State-level action has been more aggressive. California’s 2025 law requires resort fees to be included in the advertised room rate, effectively banning the split-display tactic. New York and Pennsylvania have pursued similar measures through their attorneys general. The trend is toward mandatory total-price display, which would eliminate the search-ranking advantage that resort fees currently provide and, over time, likely reduce their prevalence.
FAQ
Q: Can I refuse to pay a resort fee?
A: You can ask, and you should if the fee was not disclosed at booking. If the fee was disclosed, the hotel is within its rights to charge it, and refusing at checkout may result in the charge being added to your card after departure. Your strongest leverage is at booking, not at checkout: choose a fee-free property or book with status that waives the fee.

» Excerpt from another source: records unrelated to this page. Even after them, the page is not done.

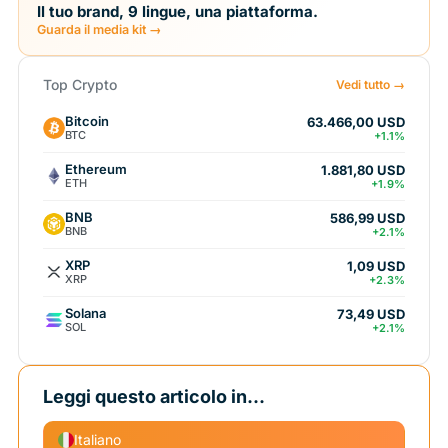
Il tuo brand, 9 lingue, una piattaforma.
Guarda il media kit →
Top Crypto
Vedi tutto →
Bitcoin
63.466,00 USD
BTC
+1.1%
Ethereum
1.881,80 USD
ETH
+1.9%
BNB
586,99 USD
BNB
+2.1%
XRP
1,09 USD
XRP
+2.3%
Solana
73,49 USD
SOL
+2.1%
Leggi questo articolo in...
Italiano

Q: Do resort fees apply to award stays?
A: It depends on the program and your status. Hyatt waives resort fees on all award stays for all members. Hilton waives them for Gold and Diamond members on all stays. Marriott waives them on award stays for Platinum and above. IHG and Wyndham generally do not waive resort fees on award stays. Check the specific program rules before transferring points.
Q: Why do hotels charge resort fees instead of just raising the room rate?
A: Because raising the room rate makes the hotel look more expensive in search results relative to competitors who split the same total into base rate plus fee. Resort fees also avoid OTA commissions, since OTAs collect their percentage on the base rate only. The practice persists because the incentive structure rewards it, not because travelers prefer it.
Q: Are resort fees taxable?
A: Yes, in most jurisdictions the resort fee is subject to the same state and local occupancy taxes as the room rate. This means a $35 resort fee in a market with 14 percent occupancy tax actually costs you roughly $40 per night. The total-tax effect is another reason the fee is more expensive than it appears.